Monday, 27 September 2010

Miss Herbert

For those who are wondering about Kathleen Herbert, I have been in contact with her over the years since I left EHGS as a teacher, and have followed her career as a writer. Sadly, she suffered a severe stroke shortly after she had completed her fourth novel, and was unable for several years to cope with the complexities and stresses of getting it published. She has now handed this job to me, and I feel privileged to be involved in getting what is a very fine book to a wider public. To follow progress see my blog

"Salvete Puellae!"

"Salve Magistra", we all solemnly intoned. Then she would solemnly shake hands with each of us- the Roman way of course, grasping forearms to check we did not have a dagger concealed in our toga!

Who remembers Miss Clifford? I can still see her today: grey hair in a bun worn low on the neck, full figure, sensible shoes- my defining picture of a lady! And indeed to us, nearly all from working class homes, she was a lady indeed, with her refined accent, slightly deep but soft voice, and her big house in Highgate. How do I know about her house in Highgate, and the other two Misses Clifford she shared it with? Truly, I had never eaten wafer thin cucumber sandwiches, or melon with ginger (on which I choked embarrassingly) until our A level Latin group was invited for tea.
She is my link to a now distant past, but she was much more than this- a bridge to the future- as they all were, these astonishing ladies- a whole generation of pre WW1 intellectuals, nearly all single, many having lost fianc├ęs in the war.

For most of my generation of girls at EHGS, university was a distant goal, a doorway to an unknowable but glamorous world, and it was while I was in sixth form that I first remember being excited by ideas.

Miss Clifford was delighted when she learnt that I was to go to University College, London, as she was a UCL student before 1914. “A place of great freedom of thought” She was aware of Jeremy Bentham’s ideas and preserved body, just as I was, although in her time, lectures for men and for women were separate, and staggered by half an hour to prevent unseemly contact.

Later, when I taught at the school, I directed a modern version of a bawdy Roman play, The Rope, by Plautus. My main character was a con man, outrageously camp for those days- forty years ago. The young actress was a bit of a rogue, and as unreliable as the character she played, and chose to go on holiday a few days before the production. I had no choice but to take the part myself. I was well into my stride, milking the sexual innuendos for all I was worth,  when I peered out from under my purple wig, and to my horror saw Miss Clifford in the front row! What would she think of me? I would be deemed vulgar, and almost criminally irresponsible in her eyes.  I really wanted to be anywhere else but there.

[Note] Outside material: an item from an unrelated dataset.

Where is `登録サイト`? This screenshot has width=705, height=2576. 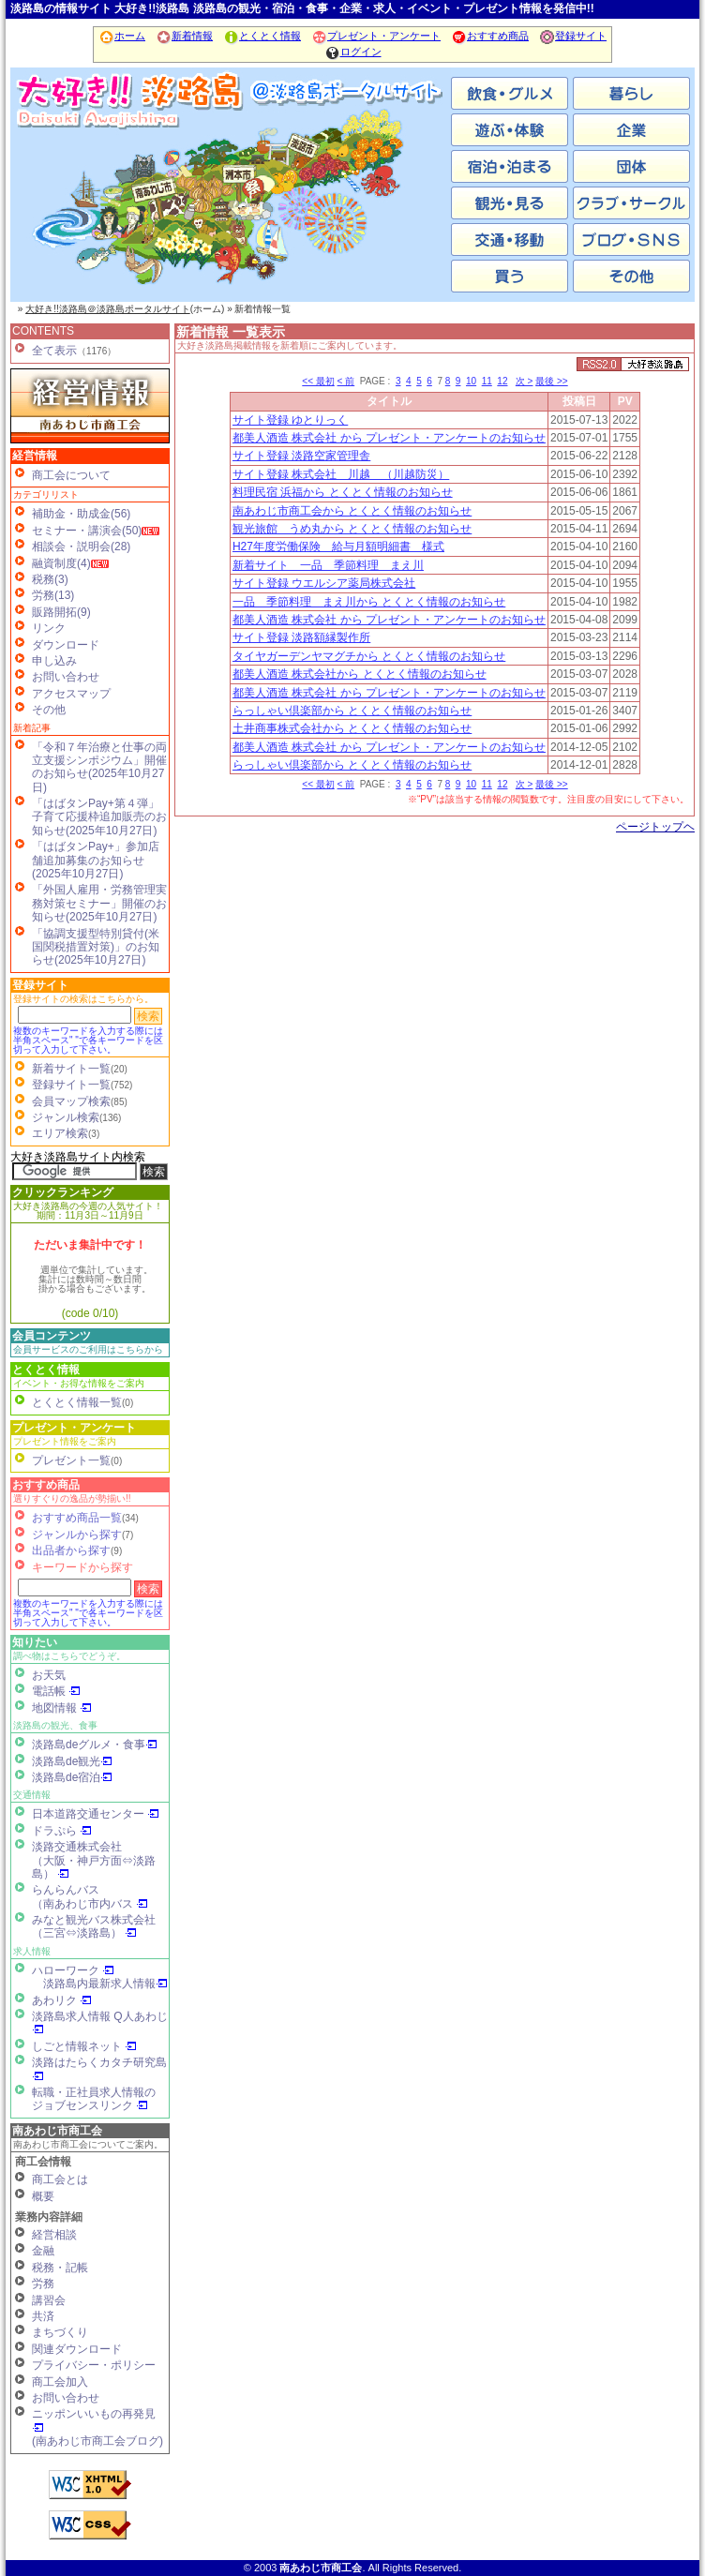 登録サイト is located at coordinates (573, 35).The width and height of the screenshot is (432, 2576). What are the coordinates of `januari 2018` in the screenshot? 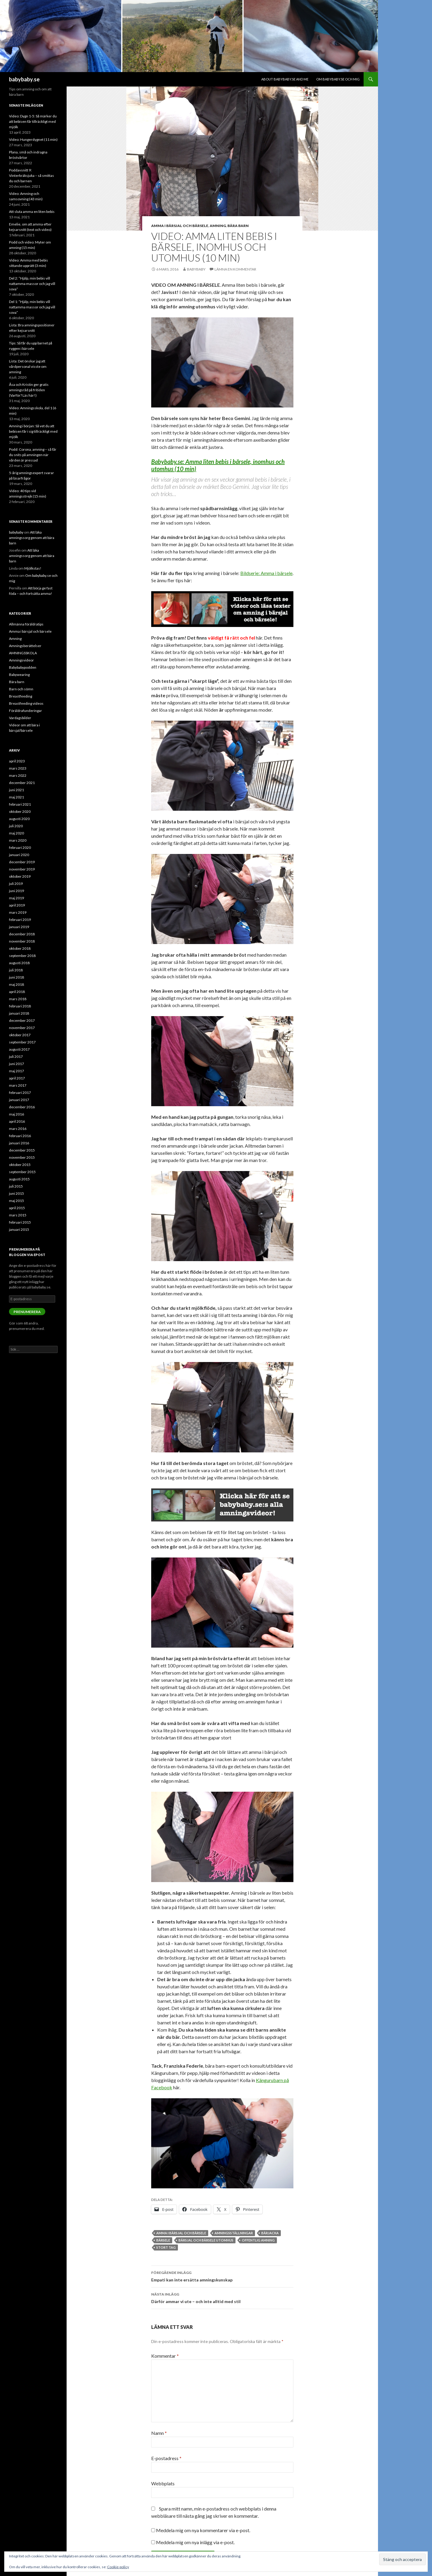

After the show she came up, laughing and wiping her eyes, and pumped my hand vigorously “Oh my dear, you have captured the true spirit of Plautus”

Why do we try to protect our elders? Why do we underestimate them?

When Miss Clifford died, her sisters contacted me, and asked if I would like to have her academic gown and hood, as we both had a UCL BA. I was teaching at EHGS at the time and so Miss Clifford’s gown appeared once again at speech day. It is still one of my most treasured possessions, worn annually at my last school’s Medieval Days celebrations.

My older daughter wore the gown when she graduated as a teacher from London Metropolitan University and one day, hood and gown will pass to my younger daughter, who took her degree at UCL. Another bridge to the future.

Alice P Clifford. Requiescat in Pace.